DIRECTIONS: Give back exactly the lines from the start of the entries below to the line holding "dokumentáltságát, kontrollját és", that line included, and leave every picture out.

MATERIALS PROVIDED:
● ● ● ● ● ● ●

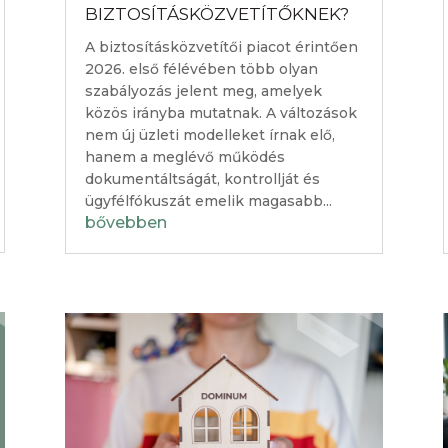
BIZTOSÍTÁSKÖZVETÍTŐKNEK?
A biztosításközvetítői piacot érintően
2026. első félévében több olyan
szabályozás jelent meg, amelyek
közös irányba mutatnak. A változások
nem új üzleti modelleket írnak elő,
hanem a meglévő működés
dokumentáltságát, kontrollját és
ügyfélfókuszát emelik magasabb...
bővebben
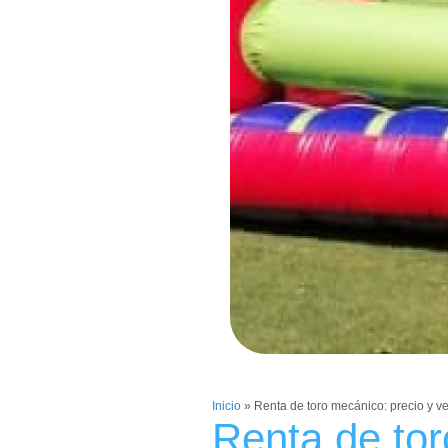
Inicio
»
Renta de toro mecánico: precio y ve
Renta de tor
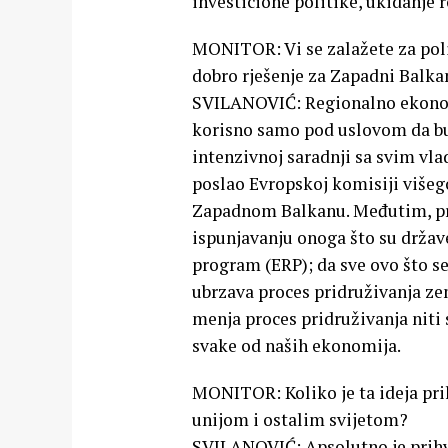
investicione politike, ukidanje r
MONITOR: Vi se zalažete za polit
dobro rješenje za Zapadni Balka
SVILANOVIĆ: Regionalno ekonom
korisno samo pod uslovom da bud
intenzivnoj saradnji sa svim vla
poslao Evropskoj komisiji višeg
Zapadnom Balkanu. Međutim, pred
ispunjavanju onoga što su drža
program (ERP); da sve ovo što se
ubrzava proces pridruživanja zem
menja proces pridruživanja niti
svake od naših ekonomija.
MONITOR: Koliko je ta ideja pr
unijom i ostalim svijetom?
SVILANOVIĆ: Apsolutno je prihvat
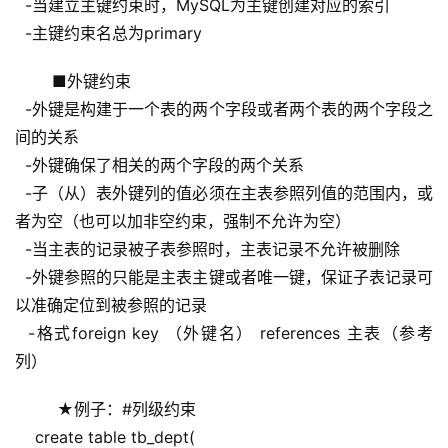
  -当建立主键约束时，MySQL为主键创建对应的索引
  -主键约束名总为primary
 ■外键约束
  -外键是构建于一个表的两个字段或者两个表的两个字段之
间的关系
  -外键确保了相关的两个字段的两个关系
  -子（从）表外键列的值必须在主表参照列值的范围内，或
者为空（也可以加非空约束，强制不允许为空）
  -当主表的记录被子表参照时，主表记录不允许被删除
  -外键参照的只能是主表主键或者唯一键，保证子表记录可
以准确定位到被参照的记录
  -格式foreign key （外键名） references 主表（参考
列）
  ★例子：#列级约束
    create table tb_dept(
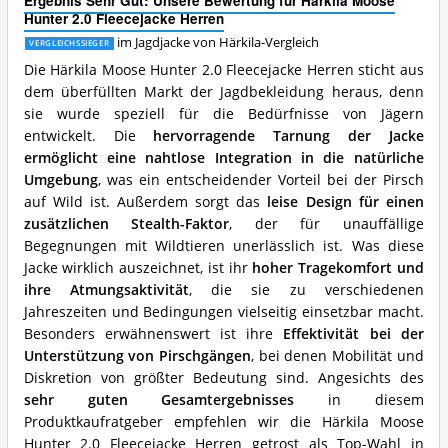
Ergebnis Sehr Gut: Unsere Bewertung für Härkila Moose
erhältlich?
2.0
Hunter 2.0 Fleecejacke Herren
Fleecejacke
im Jagdjacke von Härkila-Vergleich
VERGLEICHSSIEGER
Herren
Vorteile:
Die Härkila Moose Hunter 2.0 Fleecejacke Herren sticht aus
Was
dem überfüllten Markt der Jagdbekleidung heraus, denn
spricht
sie wurde speziell für die Bedürfnisse von Jägern
für
entwickelt. Die
hervorragende Tarnung der Jacke
diese
ermöglicht eine nahtlose Integration in die natürliche
Jagdjacke
von
Umgebung
, was ein entscheidender Vorteil bei der Pirsch
Härkila?
auf Wild ist. Außerdem sorgt das
leise Design für einen
zusätzlichen Stealth-Faktor
, der für unauffällige
Begegnungen mit Wildtieren unerlässlich ist. Was diese
Jacke wirklich auszeichnet, ist ihr
hoher Tragekomfort und
ihre Atmungsaktivität
, die sie zu verschiedenen
Jahreszeiten und Bedingungen vielseitig einsetzbar macht.
Besonders erwähnenswert ist ihre
Effektivität bei der
Unterstützung von Pirschgängen
, bei denen Mobilität und
Diskretion von größter Bedeutung sind. Angesichts des
sehr guten Gesamtergebnisses
in diesem
Produktkaufratgeber empfehlen wir die Härkila Moose
Hunter 2.0 Fleecejacke Herren getrost als Top-Wahl in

● ● ● ● ● ● ●

ANSWER TO THE EXERCISE:
BIZTOSÍTÁSKÖZVETÍTŐKNEK?
A biztosításközvetítői piacot érintően
2026. első félévében több olyan
szabályozás jelent meg, amelyek
közös irányba mutatnak. A változások
nem új üzleti modelleket írnak elő,
hanem a meglévő működés
dokumentáltságát, kontrollját és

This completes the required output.